Open eu9ene opened this issue 3 years ago • 5 comments

300M dataset, 128 GB RAM

the workaround is to shuffle dataset after the merge step, disable --shuffle-in-ram and use --shuffle batches

eu9ene avatar Aug 26 '21 00:08 eu9ene

This might be a bug of Marian. Memory shouldn't grow after --shuffle-in-ram is removed and we should use --shuffle data mode.

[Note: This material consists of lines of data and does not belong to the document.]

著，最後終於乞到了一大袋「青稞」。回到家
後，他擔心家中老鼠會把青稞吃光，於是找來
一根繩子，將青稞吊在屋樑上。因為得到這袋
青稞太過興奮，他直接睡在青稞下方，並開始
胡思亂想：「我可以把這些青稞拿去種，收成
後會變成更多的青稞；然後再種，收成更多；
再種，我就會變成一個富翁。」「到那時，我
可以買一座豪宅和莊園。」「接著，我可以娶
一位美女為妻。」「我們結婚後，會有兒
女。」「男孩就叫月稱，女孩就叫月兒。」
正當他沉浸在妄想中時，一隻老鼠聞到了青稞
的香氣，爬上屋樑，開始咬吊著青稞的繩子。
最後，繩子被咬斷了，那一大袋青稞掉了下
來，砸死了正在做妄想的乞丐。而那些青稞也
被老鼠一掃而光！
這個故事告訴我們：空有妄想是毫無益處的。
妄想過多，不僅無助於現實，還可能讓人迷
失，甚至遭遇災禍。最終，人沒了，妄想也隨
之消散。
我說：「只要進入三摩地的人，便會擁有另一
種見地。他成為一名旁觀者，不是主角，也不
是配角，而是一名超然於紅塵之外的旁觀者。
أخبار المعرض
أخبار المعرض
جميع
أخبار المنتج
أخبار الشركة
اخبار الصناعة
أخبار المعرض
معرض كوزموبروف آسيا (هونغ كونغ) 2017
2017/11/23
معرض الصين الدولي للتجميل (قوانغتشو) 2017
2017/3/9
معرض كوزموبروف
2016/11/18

It was discussed in https://github.com/mozilla/firefox-translations-training/pull/70#discussion_r800975032

eu9ene avatar Feb 10 '22 00:02 eu9ene

Training teachers with --shuffle batches leads to such training curves. Maybe other factors are at play here. Screen Shot 2022-06-10 at 12 40 14 PM

eu9ene avatar Jun 10 '22 19:06 eu9ene

Related Marian issue: https://github.com/marian-nmt/marian-dev/issues/148

eu9ene avatar Jun 10 '22 23:06 eu9ene

--sqlite should help but I've found it slow in practise.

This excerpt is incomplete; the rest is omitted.